Congratulations if you are reading this post, after having even glanced at the predecessor about Ramsey County data wrangling — one of the longer and geekier posts in recent times at TrustTheVote. There is a similar but shorter story about our work with Travis County Texas. As with Ramsey, we started with a bunch of stuff that Travis Elections folks gave us, but rather than do the chapter and verse, I can summarize a bit.

In fact, I’ll cut to the end, and then go back. We were able to fairly quickly develop data converters from the Travis Nov 2012 data to the same standards-based data format we developed for Ramsey. The exception is the GIS data, which we will circle back to later. This was a really good validation of our data conversion approach. If it extends to other counties as well, we’ll be super pleased.

The full story is that Travis elections folks have been working on election result reporting for some time, as have we at TrustTheVote Project, and we’ve learned a lot from their efforts. Because of those efforts, Travis has worked extensively on how to use the data export capabilities of their voting system product’s election management system. They have enough experience with their Hart Intercivic EMS that they know exactly the right set of export routines to use to dump exactly the right set of files. We then developed data converters to chew up the files and spit out VIP XML for the election definitions, and also a form of VIP XML for the vote tallies.

The structure of the export data roughly corresponds to the VIP schema; one flat TXT file that presents a list of each of the 7 kinds of basic item (precinct, contest, etc.) that we represent as VIP objects; and 4 files that express relations between types of objects, e.g. precincts and districts, or contests and districts. As with Ramsey, the district definitions were a bit sticky. The Travis folks provided a spreadsheet of districts, that was a sort of extension of the exports file about districts. We had to extend the extensions a bit, for similar reasons outlined in the previous account of Ramsey data-wrangling. The rest of the files were a bit crufty, with nothing to suggest the meaning of the column entries other than the name of the file. But with the raw data and some collegial help from Travis elections folks, it mapped pretty simply to the standard data format.

There was one area though, where we learned a lot more from Travis. In Travis with their Hart system, they are able to separately track vote tallies for each candidate (of course, that’s the minimum) as well as: write-ins, non-votes that result from a ballot with no choice on it (under-votes), and non-votes that result from a ballot with too many choices (over-votes). That really helped extend the data format for election results, beyond what we had from Ramsey. And again, this larger set of results data fit well into our use of the VIP format.

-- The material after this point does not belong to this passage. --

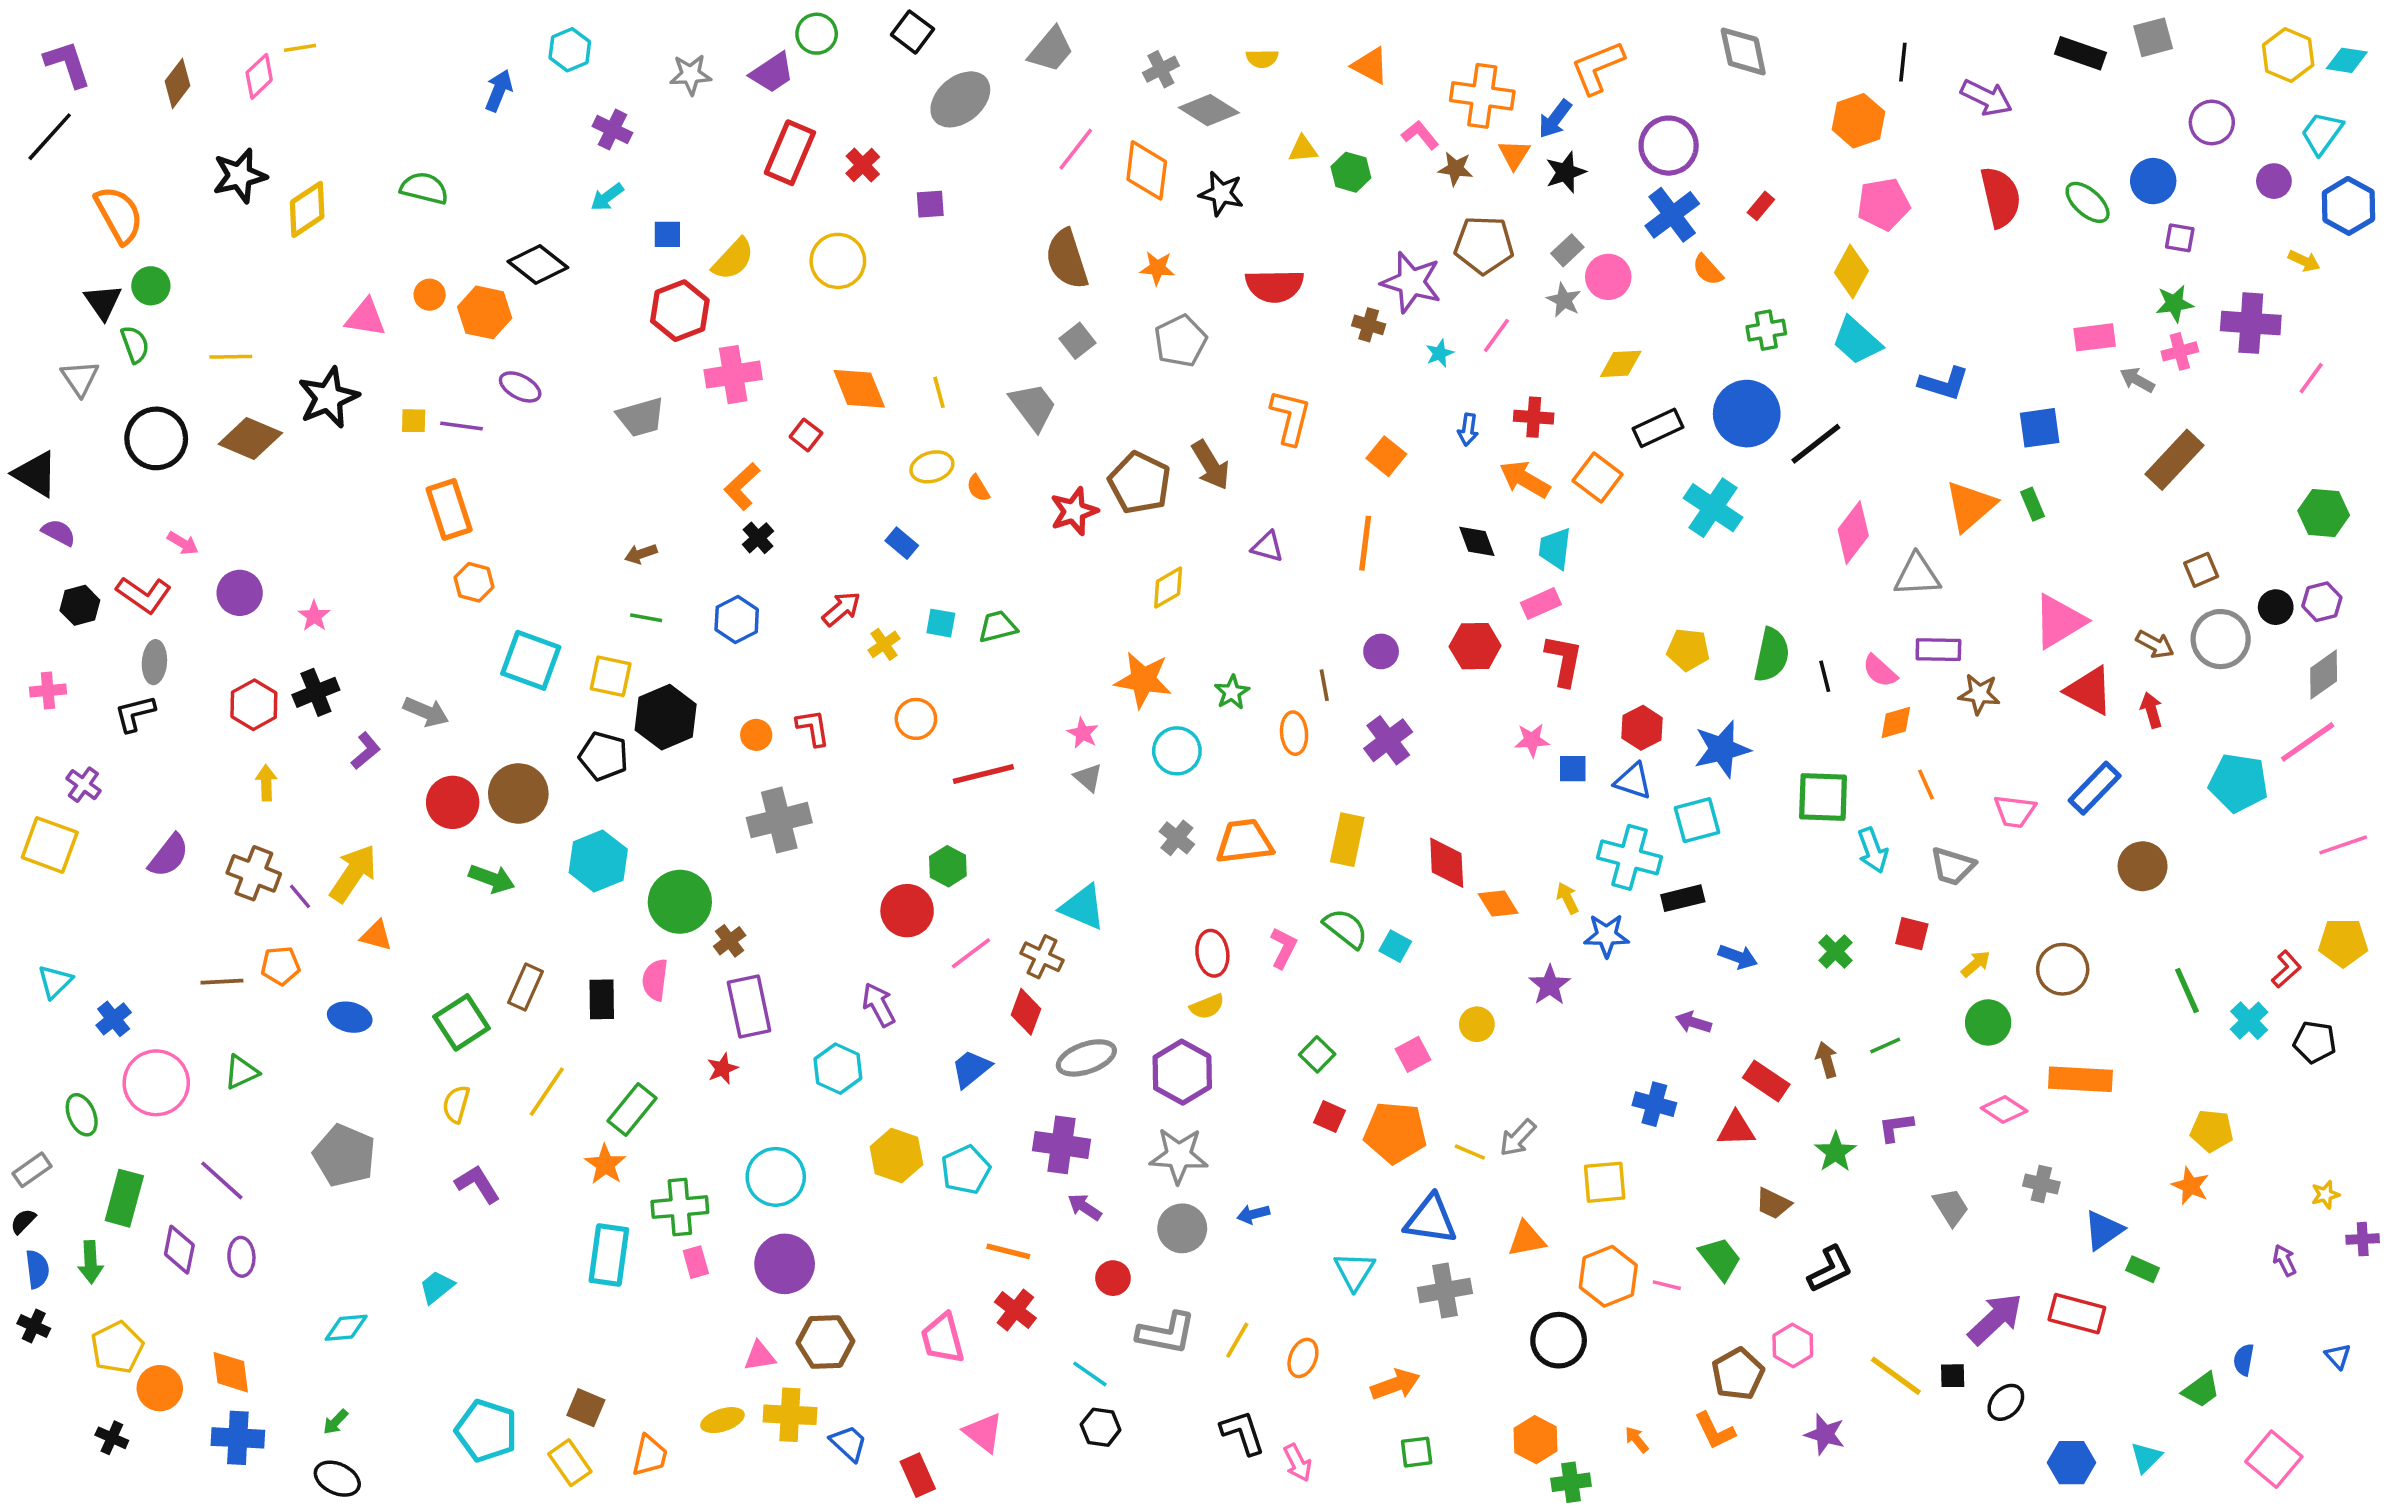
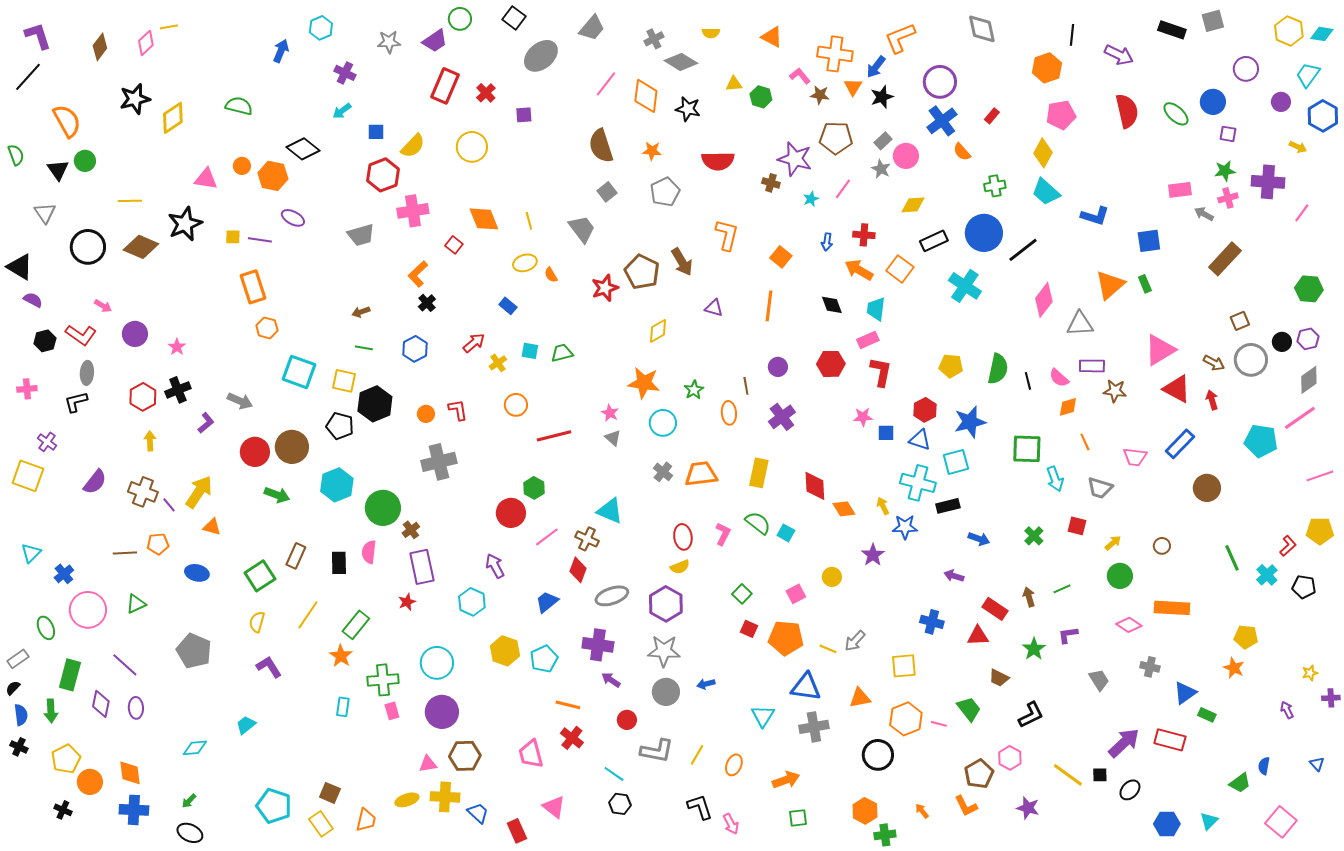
green semicircle: (135, 344) -> (16, 155), moved
brown circle: (2063, 969) -> (1162, 546), size x0.6
cyan rectangle: (609, 1255) -> (343, 707), size x0.6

That sort of information helps total up the tallies from each individual precinct, to double check that every ballot was counted. But there is also supplementary data that helps even more, noting whether an under or over was from early voting, absentee voting, in person voting, etc. With further information about rejected ballots (e.g. unsigned provisional ballot affadavits, late absentee ballots), one can account for every ballot cast (whether counted or rejected), every ballot counted, every ballot in every precinct, every vote or non-vote from individual ballots — and so one — to get a complete picture down to the ground in cases where there are razor thin margins in an election.

We’re still digesting all of that, and will likely continue for some time as we continue our election-result work beyond the VoteStream prototype effort. But even at this point, we think that we have the vote-tallies part of the data standard worked out fairly well, with some additional areas for on-going work.